New regulations being considered by the U.S. Department of Labor could be a boon for financial advisors who handle retirement plans, says an ING U.S. representative.

The regulations would require that a lifetime income statement be given to retirement plan participants at least once a year. Industry leaders generally have applauded the idea in comments to the Labor Department.  A bill that would mandate similar statements is pending in Congress.

“Having these requirements will give you an opportunity to demonstrate your value as an advisor to both the plan participants and the plan sponsor,” Bob Kaplan, national retirement consultant for ING U.S. Investment Management, said during a retirement perspectives web conference for advisors Thursday.

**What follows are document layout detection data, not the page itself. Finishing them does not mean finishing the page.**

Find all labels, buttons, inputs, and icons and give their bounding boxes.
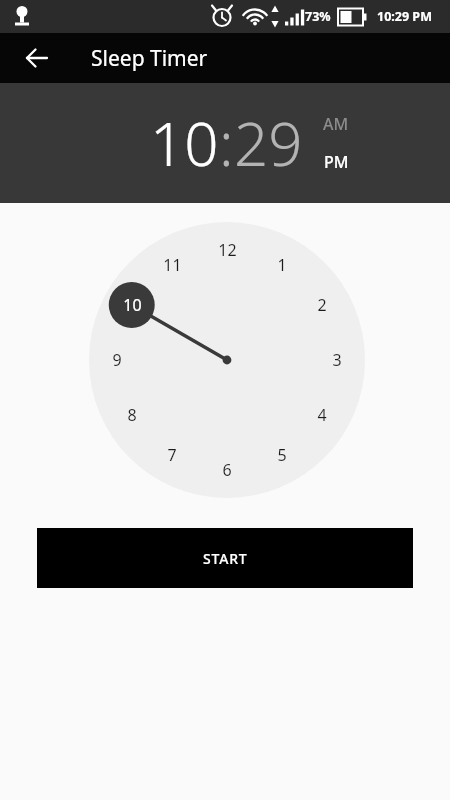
staticText: PM — [324, 151, 349, 173]
staticText: 10 — [150, 102, 219, 184]
staticText: 2 — [317, 294, 327, 316]
button[interactable]: 10 — [114, 292, 150, 318]
button[interactable]: 2 — [304, 292, 340, 318]
button[interactable]: START — [37, 528, 413, 588]
button[interactable]: 12 — [209, 237, 245, 263]
button[interactable]: 4 — [304, 402, 340, 428]
button[interactable]: 6 — [209, 457, 245, 483]
staticText: 9 — [112, 349, 122, 371]
staticText: 11 — [163, 254, 182, 276]
staticText: 12 — [218, 239, 237, 261]
button[interactable]: 10 — [150, 102, 219, 184]
staticText: 10:29 PM — [377, 8, 432, 25]
staticText: 8 — [127, 404, 137, 426]
button[interactable]: 29 — [234, 102, 303, 184]
button[interactable]: 7 — [154, 442, 190, 468]
staticText: Sleep Timer — [91, 44, 208, 73]
staticText: 7 — [167, 444, 177, 466]
button[interactable]: 1 — [264, 252, 300, 278]
staticText: 73% — [305, 8, 331, 25]
staticText: AM — [323, 113, 349, 135]
staticText: 1 — [277, 254, 287, 276]
button[interactable]: PM — [320, 149, 353, 175]
staticText: 29 — [234, 102, 303, 184]
staticText: 6 — [222, 459, 232, 481]
staticText: : — [219, 102, 234, 184]
button[interactable]: AM — [319, 111, 353, 137]
button[interactable]: 11 — [154, 252, 190, 278]
button[interactable]: 3 — [319, 347, 355, 373]
staticText: 10 — [123, 294, 142, 316]
staticText: 5 — [277, 444, 287, 466]
staticText: START — [203, 549, 248, 568]
button[interactable]: 5 — [264, 442, 300, 468]
button[interactable]: 8 — [114, 402, 150, 428]
button[interactable]: Back — [13, 34, 61, 82]
staticText: 3 — [332, 349, 342, 371]
staticText: 4 — [317, 404, 327, 426]
button[interactable]: 9 — [99, 347, 135, 373]
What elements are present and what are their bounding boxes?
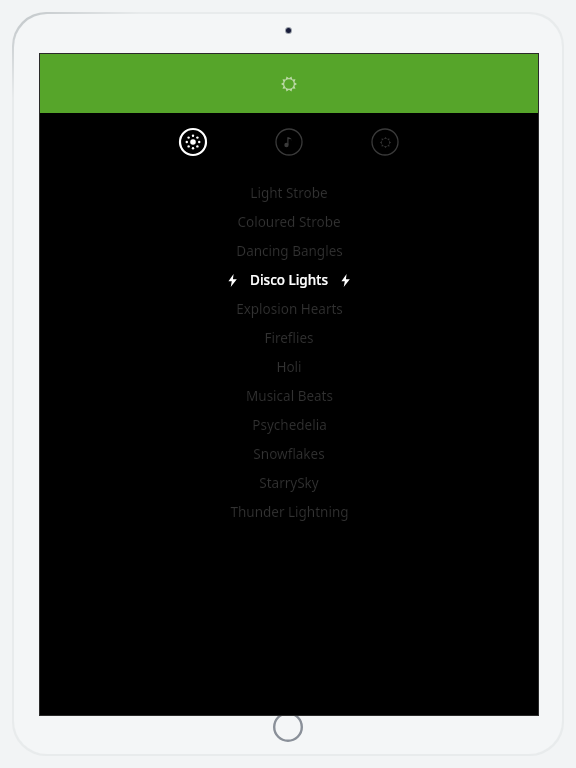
staticText: Holi [276,358,302,376]
button[interactable]: Thunder Lightning [40,497,538,526]
button[interactable]: Disco Lights [40,265,538,294]
staticText: Explosion Hearts [236,300,343,318]
staticText: Psychedelia [252,416,327,434]
button[interactable]: Light effects [179,128,207,156]
button[interactable]: Settings [371,128,399,156]
button[interactable]: Musical Beats [40,381,538,410]
button[interactable]: Fireflies [40,323,538,352]
button[interactable]: Coloured Strobe [40,207,538,236]
staticText: Coloured Strobe [237,213,341,231]
staticText: Thunder Lightning [230,503,349,521]
staticText: Disco Lights [250,271,328,289]
button[interactable]: Light Strobe [40,178,538,207]
staticText: Snowflakes [253,445,325,463]
staticText: StarrySky [259,474,319,492]
staticText: Dancing Bangles [236,242,343,260]
button[interactable]: Music [275,128,303,156]
button[interactable]: Snowflakes [40,439,538,468]
staticText: Musical Beats [246,387,333,405]
button[interactable]: StarrySky [40,468,538,497]
button[interactable]: Settings [40,54,538,113]
button[interactable]: Dancing Bangles [40,236,538,265]
button[interactable]: Home [273,712,303,742]
staticText: Light Strobe [250,184,328,202]
staticText: Fireflies [264,329,314,347]
button[interactable]: Psychedelia [40,410,538,439]
button[interactable]: Explosion Hearts [40,294,538,323]
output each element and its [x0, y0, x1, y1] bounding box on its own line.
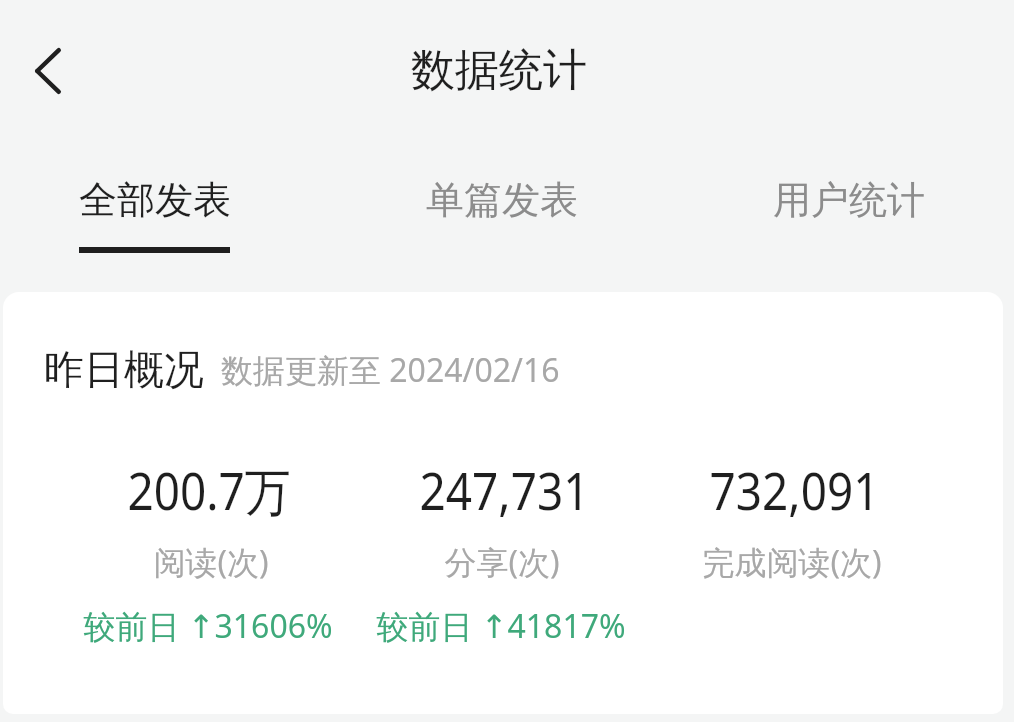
staticText: 阅读(次) — [153, 540, 269, 584]
staticText: 单篇发表 — [426, 176, 578, 224]
button[interactable]: 全部发表 — [35, 157, 275, 267]
button[interactable]: Back — [12, 36, 84, 106]
staticText: 732,091 — [710, 455, 880, 524]
staticText: 昨日概况 — [44, 344, 204, 394]
staticText: 较前日 ↑41817% — [376, 604, 626, 648]
staticText: 数据更新至 2024/02/16 — [221, 348, 560, 392]
staticText: 用户统计 — [773, 176, 925, 224]
staticText: 200.7万 — [127, 455, 291, 525]
staticText: 全部发表 — [79, 176, 231, 224]
staticText: 数据统计 — [411, 43, 587, 98]
staticText: 较前日 ↑31606% — [83, 604, 333, 648]
staticText: 247,731 — [420, 455, 590, 524]
staticText: 完成阅读(次) — [702, 540, 882, 584]
staticText: 分享(次) — [444, 540, 560, 584]
button[interactable]: 用户统计 — [729, 157, 969, 267]
button[interactable]: 单篇发表 — [382, 157, 622, 267]
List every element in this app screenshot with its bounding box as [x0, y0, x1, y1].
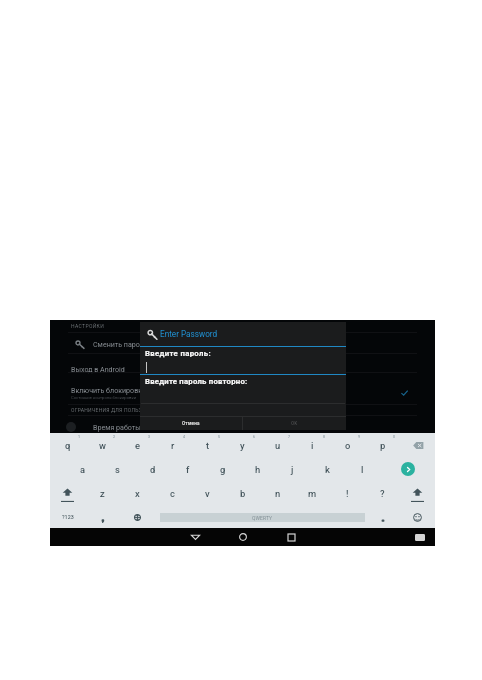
button[interactable]: Отмена — [140, 416, 242, 430]
button[interactable]: Shift — [400, 481, 435, 505]
staticText: Введите пароль: — [145, 349, 211, 358]
button[interactable]: Emoji — [400, 505, 435, 529]
staticText: Отмена — [182, 421, 200, 426]
button[interactable]: Backspace — [400, 433, 435, 457]
staticText: h — [255, 464, 261, 475]
staticText: d — [150, 464, 156, 475]
staticText: 4 — [183, 435, 186, 439]
staticText: t — [206, 440, 210, 451]
button[interactable]: k — [310, 457, 345, 481]
staticText: n — [275, 488, 281, 499]
staticText: 1 — [78, 435, 81, 439]
button[interactable]: OK — [243, 416, 346, 430]
staticText: ! — [346, 488, 349, 499]
staticText: i — [311, 440, 314, 451]
staticText: НАСТРОЙКИ — [71, 323, 105, 329]
button[interactable]: 5 — [190, 433, 225, 457]
button[interactable]: 0 — [365, 433, 400, 457]
button[interactable]: z — [85, 481, 120, 505]
staticText: Состояние контроля блокировки — [71, 395, 137, 400]
button[interactable]: Enter — [380, 457, 435, 481]
button[interactable]: b — [225, 481, 260, 505]
staticText: k — [325, 464, 330, 475]
staticText: v — [205, 488, 210, 499]
staticText: 6 — [253, 435, 256, 439]
button[interactable]: 7 — [260, 433, 295, 457]
staticText: Включить блокировку — [71, 386, 146, 394]
button[interactable]: Home — [219, 528, 267, 546]
staticText: o — [345, 440, 351, 451]
button[interactable]: c — [155, 481, 190, 505]
staticText: Введите пароль повторно: — [145, 377, 248, 386]
staticText: Выход в Android — [71, 365, 125, 373]
staticText: p — [380, 440, 386, 451]
staticText: Время работы — [93, 423, 141, 431]
staticText: w — [99, 440, 106, 451]
staticText: m — [308, 488, 317, 499]
button[interactable]: Shift — [50, 481, 85, 505]
button[interactable]: h — [240, 457, 275, 481]
staticText: c — [170, 488, 175, 499]
staticText: 3 — [148, 435, 151, 439]
button[interactable]: Hide keyboard — [405, 528, 435, 546]
staticText: f — [186, 464, 190, 475]
button[interactable]: s — [100, 457, 135, 481]
staticText: u — [275, 440, 281, 451]
staticText: OK — [291, 421, 298, 426]
staticText: g — [220, 464, 226, 475]
staticText: e — [135, 440, 141, 451]
staticText: 5 — [218, 435, 221, 439]
staticText: r — [171, 440, 175, 451]
button[interactable]: x — [120, 481, 155, 505]
button[interactable]: j — [275, 457, 310, 481]
button[interactable]: ! — [330, 481, 365, 505]
button[interactable]: Recent apps — [267, 528, 315, 546]
staticText: s — [115, 464, 120, 475]
staticText: ?123 — [62, 514, 74, 520]
button[interactable]: 4 — [155, 433, 190, 457]
staticText: Сменить пароль — [93, 340, 148, 348]
staticText: j — [291, 464, 294, 475]
button[interactable]: ?123 — [50, 505, 85, 529]
staticText: y — [240, 440, 245, 451]
button[interactable]: QWERTY — [155, 505, 365, 529]
button[interactable]: Back — [171, 528, 219, 546]
button[interactable]: 2 — [85, 433, 120, 457]
button[interactable]: v — [190, 481, 225, 505]
button[interactable]: 3 — [120, 433, 155, 457]
button[interactable]: m — [295, 481, 330, 505]
button[interactable] — [365, 505, 400, 529]
button[interactable]: 6 — [225, 433, 260, 457]
staticText: Enter Password — [160, 329, 218, 339]
staticText: 8 — [323, 435, 326, 439]
button[interactable]: d — [135, 457, 170, 481]
button[interactable]: 8 — [295, 433, 330, 457]
staticText: ОГРАНИЧЕНИЯ ДЛЯ ПОЛЬЗОВАТЕЛЯ — [71, 407, 166, 413]
staticText: z — [100, 488, 105, 499]
staticText: 9 — [358, 435, 361, 439]
button[interactable]: Change language — [120, 505, 155, 529]
staticText: a — [80, 464, 86, 475]
staticText: QWERTY — [252, 515, 273, 521]
staticText: ? — [380, 488, 385, 499]
button[interactable] — [85, 505, 120, 529]
staticText: x — [135, 488, 140, 499]
staticText: b — [240, 488, 246, 499]
button[interactable]: 9 — [330, 433, 365, 457]
staticText: 0 — [393, 435, 396, 439]
button[interactable]: 1 — [50, 433, 85, 457]
staticText: l — [361, 464, 364, 475]
button[interactable]: ? — [365, 481, 400, 505]
button[interactable]: l — [345, 457, 380, 481]
staticText: 2 — [113, 435, 116, 439]
button[interactable]: g — [205, 457, 240, 481]
staticText: q — [65, 440, 71, 451]
button[interactable]: n — [260, 481, 295, 505]
button[interactable]: f — [170, 457, 205, 481]
staticText: 7 — [288, 435, 291, 439]
button[interactable]: a — [65, 457, 100, 481]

The regulations are not in place as yet, “but this is clearly the way federal regulators and Congress are going,” said Kaplan. Federal officials want retirement plan participants to “stay the course” in saving, he noted, while adding that providing projections of what income can be received during retirement from a particular plan will encourage people to keep saving.

The projections will be calculated to include an annual increase in contributions, minus inflation, Kaplan explained.

“The lifetime income illustration will show what the numbers represent” when a person is looking at their existing savings total, Kaplan said. “The [potential] requirement by the Department of Labor is an advantage  to us because it gets the conversation going on what will be needed for the decumulation phase” after participants retire.

The information provided by the advisor will help demonstrate the value an advisor brings to the sponsor and participants of the retirement plans, Kaplan said.

There is some danger that plan participants will receive more information than they can digest. But if that is the case, it again gives the advisor a chance to solve the problem through meetings with employees, Kaplan concluded.